§ Exercise aim: If a line in the records contains the word "كيفه", count it; state the resulting number and nothing more.

● ● ● ●

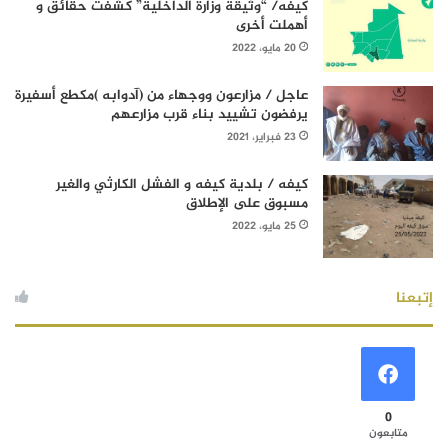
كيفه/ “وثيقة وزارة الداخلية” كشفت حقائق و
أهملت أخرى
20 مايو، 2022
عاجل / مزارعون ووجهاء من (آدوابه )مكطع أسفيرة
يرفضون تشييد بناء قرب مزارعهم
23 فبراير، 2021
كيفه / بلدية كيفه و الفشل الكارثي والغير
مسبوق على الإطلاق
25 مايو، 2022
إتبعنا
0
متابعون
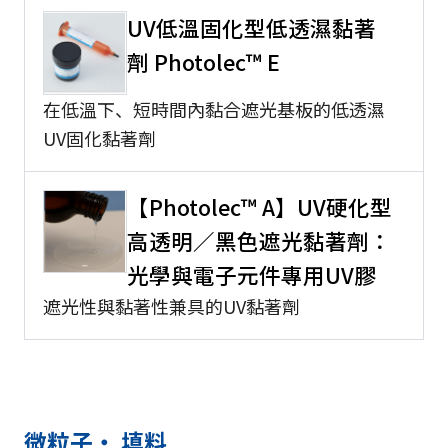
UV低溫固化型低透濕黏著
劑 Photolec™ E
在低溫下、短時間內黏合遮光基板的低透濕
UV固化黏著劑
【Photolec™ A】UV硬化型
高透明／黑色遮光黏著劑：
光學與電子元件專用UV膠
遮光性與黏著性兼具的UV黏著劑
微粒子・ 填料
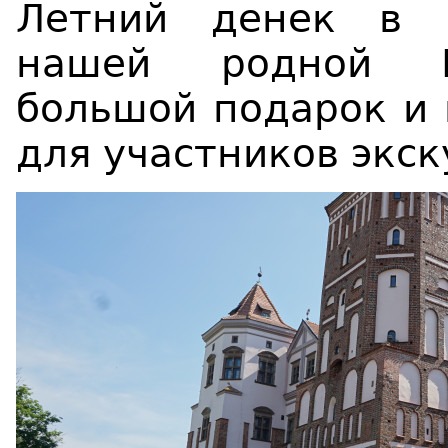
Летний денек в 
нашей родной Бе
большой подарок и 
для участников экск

● ● ● ●

§ Answer to the exercise: 2